Setting the :attr:`default_factory` to :class:`set` makes the
:class:`defaultdict` useful for building a dictionary of sets::

   >>> s = [('red', 1), ('blue', 2), ('red', 3), ('blue', 4), ('red', 1), ('blue', 4)]
   >>> d = defaultdict(set)
   >>> for k, v in s:
   ...     d[k].add(v)
   ...
   >>> d.items()
   [('blue', set([2, 4])), ('red', set([1, 3]))]


.. _named-tuple-factory:

:func:`NamedTuple` datatype factory function
--------------------------------------------


.. function:: NamedTuple(typename, fieldnames)

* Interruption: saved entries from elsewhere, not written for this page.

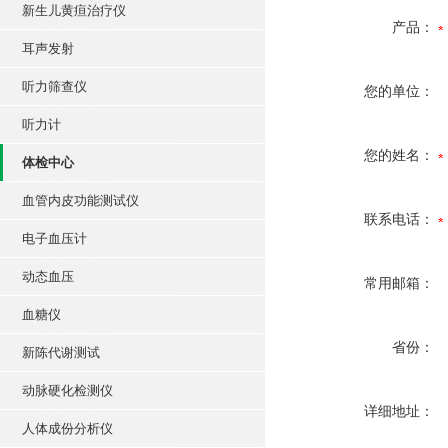
新生儿黄疸治疗仪
产品：
耳声发射
听力筛查仪
您的单位：
听力计
您的姓名：
体检中心
血管内皮功能测试仪
联系电话：
电子血压计
动态血压
常用邮箱：
血糖仪
省份：
新陈代谢测试
动脉硬化检测仪
详细地址：
人体成份分析仪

   Returns a new tuple subclass named *typename*.  The new subclass is used to
   create tuple-like objects that have fields accessable by attribute lookup as
   well as being indexable and iterable.  Instances of the subclass also have a
   helpful docstring (with typename and fieldnames) and a helpful :meth:`__repr__`
   method which lists the tuple contents in a ``name=value`` format.

   .. versionadded:: 2.6

   The *fieldnames* are specified in a single string and are separated by spaces.
   Any valid Python identifier may be used for a field name.

   Example::

      >>> Point = NamedTuple('Point', 'x y')
      >>> Point.__doc__           # docstring for the new datatype
      'Point(x, y)'
      >>> p = Point(11, y=22)     # instantiate with positional or keyword arguments
      >>> p[0] + p[1]             # works just like the tuple (11, 22)
      33
      >>> x, y = p                # unpacks just like a tuple
      >>> x, y
      (11, 22)
      >>> p.x + p.y               # fields also accessable by name
      33
      >>> p                       # readable __repr__ with name=value style
      Point(x=11, y=22)  

   The use cases are the same as those for tuples.  The named factories assign
   meaning to each tuple position and allow for more readable, self-documenting
   code.  Named tuples can also be used to assign field names  to tuples returned
   by the :mod:`csv` or :mod:`sqlite3` modules. For example::

      from itertools import starmap
      import csv
      EmployeeRecord = NamedTuple('EmployeeRecord', 'name age title department paygrade')
      for record in starmap(EmployeeRecord, csv.reader(open("employees.csv", "rb"))):
          print record

   To cast an individual record stored as :class:`list`, :class:`tuple`, or some
   other iterable type, use the star-operator [#]_ to unpack the values::

      >>> Color = NamedTuple('Color', 'name code')
      >>> m = dict(red=1, green=2, blue=3)
      >>> print Color(*m.popitem())
      Color(name='blue', code=3)

.. rubric:: Footnotes

.. [#] For information on the star-operator see
   :ref:`tut-unpacking-arguments` and :ref:`calls`.